Look at doc/acap.rst to know more about how to install/use the ACAP++ environment.

Introduction

triSYCL is a research project to experiment with the specification of the SYCL standard and to give feedback to the Khronos Group SYCL_committee and also to the ISO C++ committee.

Because of lack of resources this SYCL implementation is very incomplete and should not be used by a normal end-user. Fortunately there are now many other implementations of SYCL available, including some strong implementations like ComputeCpp, DPC++ or hipSYCL that can be used on various targets.

This implementation is mainly based on C++23 features backed with OpenMP or TBB for parallel execution on the CPU, with Boost.Compute for the non single-source OpenCL interoperability layer and with an experimental LLVM/Clang version for the device compiler (from 2017-2018 which is now obsolete) providing full single-source SYCL experience, typically targeting a SPIR device. Since in SYCL there is a host fall-back, this CPU implementation can be seen as an implementation of this fall-back too.

Since around 2018 Intel has put a lot of effort in their own oneAPI DPC++ SYCL project to up-stream SYCL into LLVM/Clang, there is another project about merging the oneAPI DPC++ SYCL implementation with triSYCL at https://github.com/triSYCL/sycl to give a greater user experience for Xilinx FPGA instead of using our obsolete experimental clunky device compiler.
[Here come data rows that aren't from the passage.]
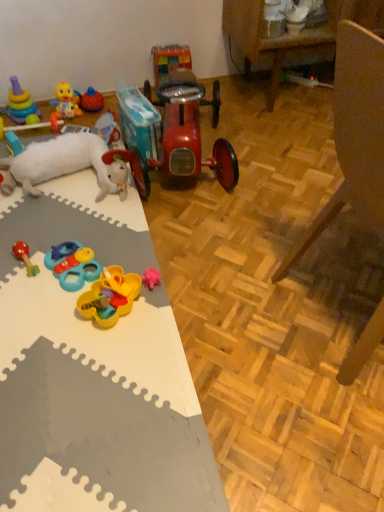 Question: Can you confirm if plastic/soft yellow and blue toy at lower left, the 4th toy viewed from the right, is bigger than multicolored plastic toy at center, which is the 2th toy from right to left?

Choices:
 (A) yes
 (B) no

Answer: (B)

Question: Does plastic/soft yellow and blue toy at lower left, the 4th toy viewed from the right, have a lesser height compared to multicolored plastic toy at center, which is the 2th toy from right to left?

Choices:
 (A) no
 (B) yes

Answer: (B)

Question: Considering the relative sizes of plastic/soft yellow and blue toy at lower left, the 8th toy positioned from the left, and multicolored plastic toy at center, which is the 2th toy from right to left, in the image provided, is plastic/soft yellow and blue toy at lower left, the 8th toy positioned from the left, taller than multicolored plastic toy at center, which is the 2th toy from right to left,?

Choices:
 (A) no
 (B) yes

Answer: (A)

Question: From a real-world perspective, is plastic/soft yellow and blue toy at lower left, the 4th toy viewed from the right, physically below multicolored plastic toy at center, acting as the tenth toy starting from the left?

Choices:
 (A) yes
 (B) no

Answer: (A)

Question: From a real-world perspective, is plastic/soft yellow and blue toy at lower left, the 8th toy positioned from the left, positioned over multicolored plastic toy at center, acting as the tenth toy starting from the left, based on gravity?

Choices:
 (A) yes
 (B) no

Answer: (B)

Question: From the image's perspective, relative to shiny red car at center, which is the first toy in right-to-left order, is plastic/soft yellow and blue toy at lower left, the 8th toy positioned from the left, above or below?

Choices:
 (A) below
 (B) above

Answer: (A)

Question: Choose the correct answer: Is plastic/soft yellow and blue toy at lower left, the 4th toy viewed from the right, inside shiny red car at center, which ranks as the 11th toy in left-to-right order, or outside it?

Choices:
 (A) inside
 (B) outside

Answer: (B)

Question: From a real-world perspective, is plastic/soft yellow and blue toy at lower left, the 8th toy positioned from the left, above or below shiny red car at center, which ranks as the 11th toy in left-to-right order?

Choices:
 (A) above
 (B) below

Answer: (B)

Question: Considering the positions of point (87, 275) and point (175, 106), is point (87, 275) closer or farther from the camera than point (175, 106)?

Choices:
 (A) closer
 (B) farther

Answer: (A)

Question: In the image, is plastic/soft yellow and blue toy at lower left, the 8th toy positioned from the left, positioned in front of or behind rubber duck at left, arranged as the second toy when viewed from the left?

Choices:
 (A) behind
 (B) front

Answer: (B)

Question: Considering the relative positions of plastic/soft yellow and blue toy at lower left, the 8th toy positioned from the left, and rubber duck at left, arranged as the second toy when viewed from the left, in the image provided, is plastic/soft yellow and blue toy at lower left, the 8th toy positioned from the left, to the left or to the right of rubber duck at left, arranged as the second toy when viewed from the left,?

Choices:
 (A) left
 (B) right

Answer: (B)

Question: Does point (59, 253) appear closer or farther from the camera than point (6, 138)?

Choices:
 (A) closer
 (B) farther

Answer: (A)

Question: From a real-world perspective, is plastic/soft yellow and blue toy at lower left, the 8th toy positioned from the left, positioned above or below rubber duck at left, marked as the tenth toy in a right-to-left arrangement?

Choices:
 (A) below
 (B) above

Answer: (A)

Question: From a real-world perspective, relative to rubber duck at left, arranged as the second toy when viewed from the left, is stacked plastic rings at upper left, the eleventh toy from the right, vertically above or below?

Choices:
 (A) below
 (B) above

Answer: (B)

Question: Is stacked plastic rings at upper left, the first toy when ordered from left to right, wider or thinner than rubber duck at left, arranged as the second toy when viewed from the left?

Choices:
 (A) thin
 (B) wide

Answer: (B) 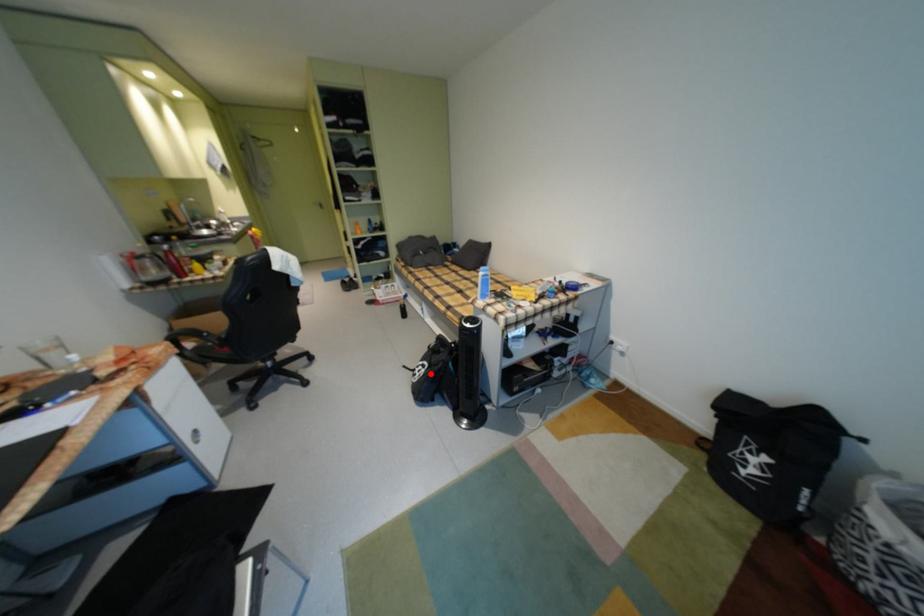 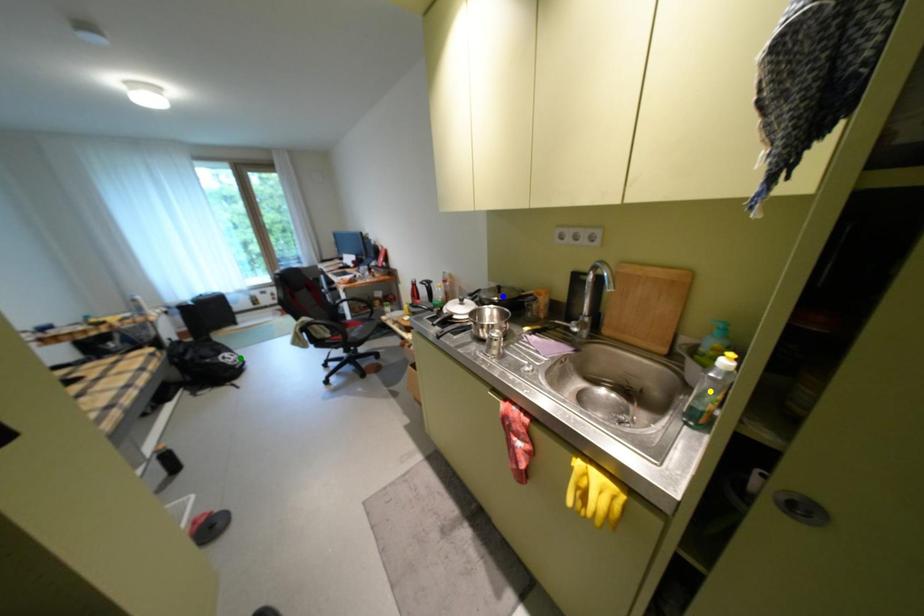 Question: I am providing you with two images of the same scene from different viewpoints. A red point is marked on the first image. You are given multiple points on the second image. Which point in image 2 is actually the same real-world point as the red point in image 1?

Choices:
 (A) blue point
 (B) yellow point
 (C) green point

Answer: (C) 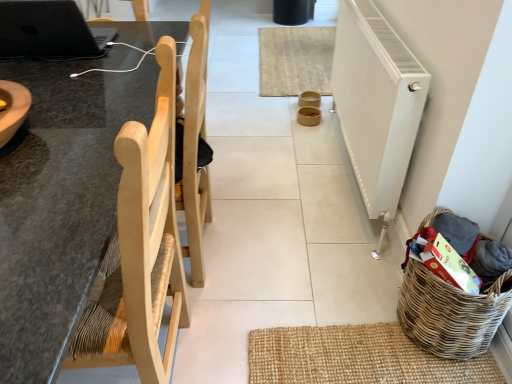 Question: From the image's perspective, is white textured radiator at right below natural fiber mat at center?

Choices:
 (A) no
 (B) yes

Answer: (B)

Question: Can you confirm if white textured radiator at right is shorter than natural fiber mat at center?

Choices:
 (A) no
 (B) yes

Answer: (A)

Question: Is white textured radiator at right oriented towards natural fiber mat at center?

Choices:
 (A) yes
 (B) no

Answer: (B)

Question: Would you say white textured radiator at right is a long distance from natural fiber mat at center?

Choices:
 (A) no
 (B) yes

Answer: (B)

Question: Is white textured radiator at right closer to the viewer compared to natural fiber mat at center?

Choices:
 (A) no
 (B) yes

Answer: (B)

Question: In terms of width, does white textured radiator at right look wider or thinner when compared to natural wood chair at left?

Choices:
 (A) thin
 (B) wide

Answer: (A)

Question: Based on their sizes in the image, would you say white textured radiator at right is bigger or smaller than natural wood chair at left?

Choices:
 (A) small
 (B) big

Answer: (A)

Question: Considering the relative positions of white textured radiator at right and natural wood chair at left in the image provided, is white textured radiator at right to the left or to the right of natural wood chair at left?

Choices:
 (A) right
 (B) left

Answer: (A)

Question: Is point (332, 92) positioned closer to the camera than point (119, 130)?

Choices:
 (A) closer
 (B) farther

Answer: (B)

Question: Is natural wood chair at left inside the boundaries of woven brown basket at lower right, or outside?

Choices:
 (A) inside
 (B) outside

Answer: (B)

Question: From the image's perspective, is natural wood chair at left located above or below woven brown basket at lower right?

Choices:
 (A) below
 (B) above

Answer: (B)

Question: Is natural wood chair at left in front of or behind woven brown basket at lower right in the image?

Choices:
 (A) behind
 (B) front

Answer: (B)

Question: In the image, is natural wood chair at left on the left side or the right side of woven brown basket at lower right?

Choices:
 (A) right
 (B) left

Answer: (B)

Question: From the image's perspective, is black matte laptop at upper left positioned above or below woven brown basket at lower right?

Choices:
 (A) above
 (B) below

Answer: (A)

Question: Considering the positions of black matte laptop at upper left and woven brown basket at lower right in the image, is black matte laptop at upper left taller or shorter than woven brown basket at lower right?

Choices:
 (A) short
 (B) tall

Answer: (A) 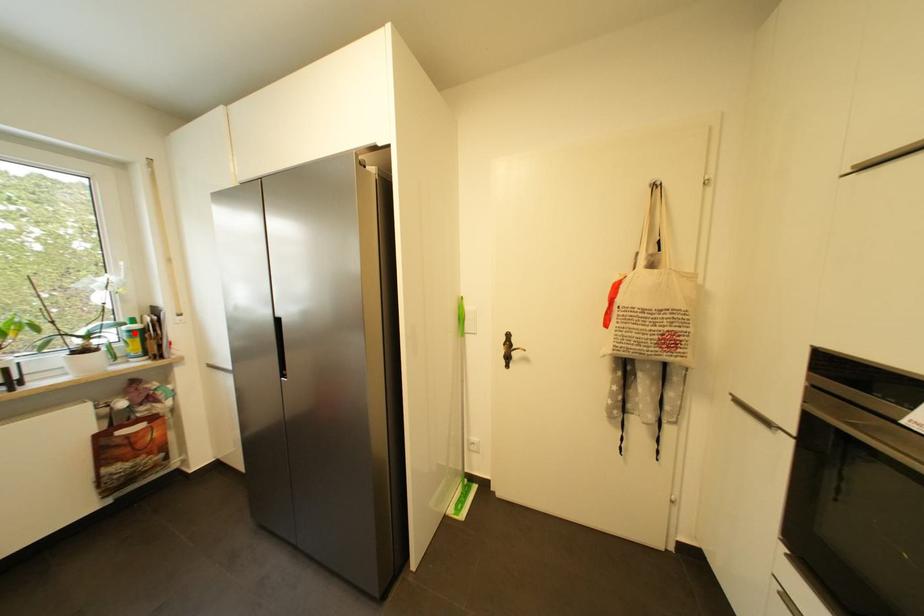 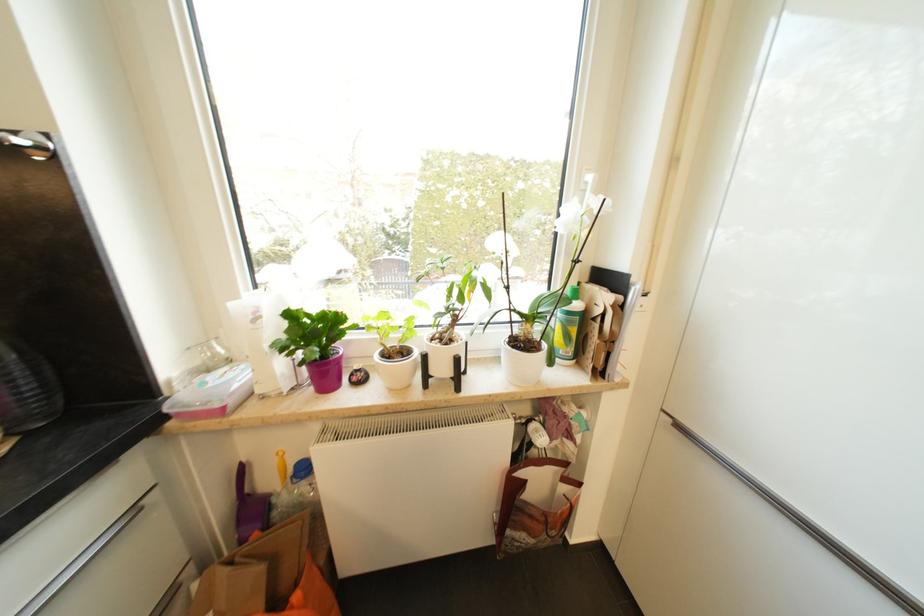 The point at the highlighted location is marked in the first image. Where is the corresponding point in the second image?

(574, 315) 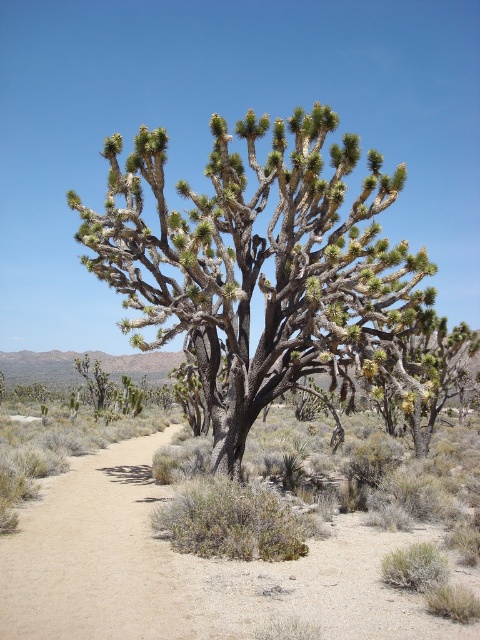 Can you confirm if brown sandy dirt track at center is taller than brown sandy trail at lower left?

Incorrect, brown sandy dirt track at center's height is not larger of brown sandy trail at lower left's.

Which is behind, point (192, 611) or point (36, 548)?

The point (36, 548) is more distant.

Measure the distance between brown sandy dirt track at center and camera.

brown sandy dirt track at center and camera are 4.69 meters apart from each other.

Locate an element on the screen. The width and height of the screenshot is (480, 640). brown sandy dirt track at center is located at coordinates (187, 568).

Which of these two, green spiny joshua tree at center or brown sandy dirt track at center, stands shorter?

brown sandy dirt track at center is shorter.

Between point (325, 349) and point (62, 504), which one is positioned behind?

The point (62, 504) is behind.

Who is more forward, (338,205) or (181,556)?

Point (181,556)

Identify the location of green spiny joshua tree at center. (256, 262).

Is green spiny joshua tree at center shorter than brown sandy trail at lower left?

In fact, green spiny joshua tree at center may be taller than brown sandy trail at lower left.

Does green spiny joshua tree at center appear on the right side of brown sandy trail at lower left?

Indeed, green spiny joshua tree at center is positioned on the right side of brown sandy trail at lower left.

The width and height of the screenshot is (480, 640). I want to click on green spiny joshua tree at center, so click(x=256, y=262). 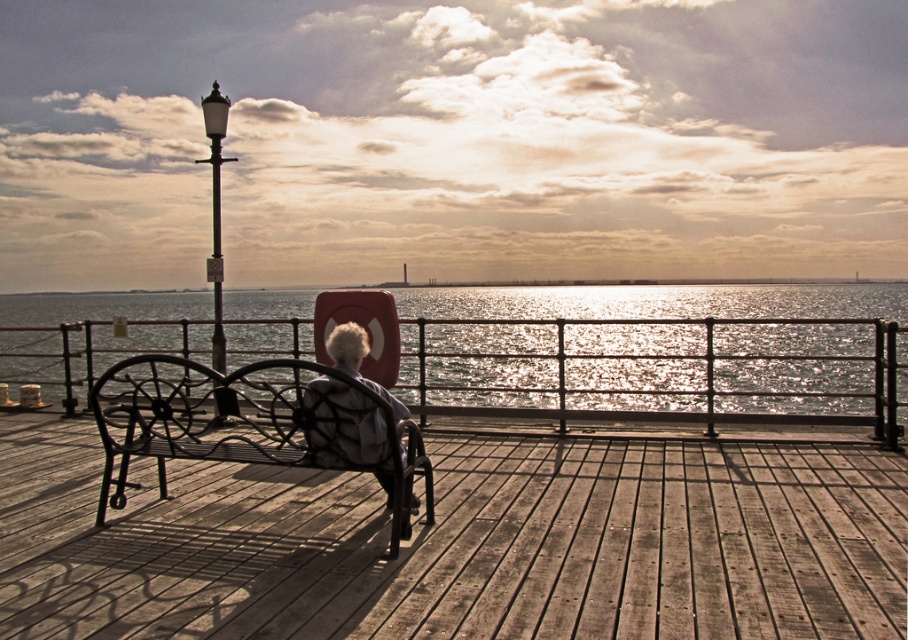 You are a GUI agent. You are given a task and a screenshot of the screen. Output one action in this format:
    pyautogui.click(x=<x>, y=<y>)
    Task: Click on the wooden at center
    
    Given the screenshot: What is the action you would take?
    pyautogui.click(x=459, y=541)

Is wooden at center smaller than black wrought iron bench at center?

Yes.

Is point (859, 536) positioned in front of point (109, 468)?

That is True.

What are the coordinates of `wooden at center` in the screenshot? It's located at (459, 541).

Which of these two, shiny metallic water at center or white textured hair at center, stands taller?

Standing taller between the two is shiny metallic water at center.

Is point (752, 307) positioned after point (351, 360)?

Yes, point (752, 307) is farther from viewer.

Who is more distant from viewer, (x=855, y=317) or (x=370, y=387)?

Point (x=855, y=317)

The height and width of the screenshot is (640, 908). I want to click on shiny metallic water at center, so click(x=660, y=355).

Does wooden at center appear on the right side of white textured hair at center?

Correct, you'll find wooden at center to the right of white textured hair at center.

Is point (716, 609) closer to viewer compared to point (382, 481)?

Yes.

Does point (28, 545) come in front of point (356, 372)?

No, (28, 545) is behind (356, 372).

What are the coordinates of `wooden at center` in the screenshot? It's located at (459, 541). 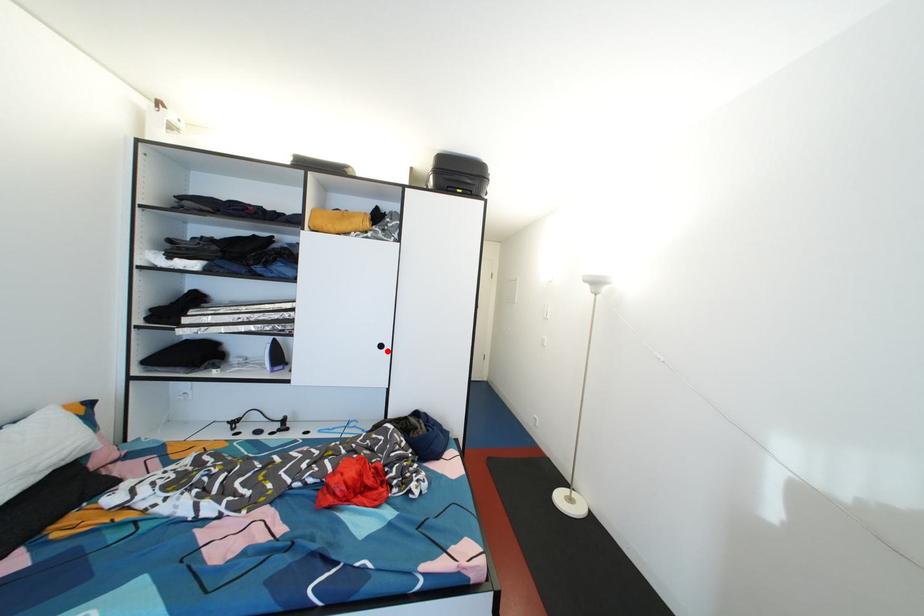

But this is still very experimental because the Xilinx tool-chain is based on old incompatible versions of LLVM/Clang and nothing of these is supported by the Xilinx product teams.

Most of our efforts are focused on extensions, such as targeting Xilinx FPGA and Versal ACAP CGRA with internal developments on https://gitenterprise.xilinx.com/rkeryell/acappp.

triSYCL has been used to experiment and provide feedback for SYCL 1.2, 1.2.1, 2.2, 2020 and even the OpenCL C++ 1.0 kernel language from OpenCL 2.2.

This is provided as is, without any warranty, with the same license as LLVM/Clang.

Technical lead: Ronan at keryell point FR. Developments started first at AMD, then was mainly funded by Xilinx and now again by AMD since Xilinx has been bought by AMD in 2022.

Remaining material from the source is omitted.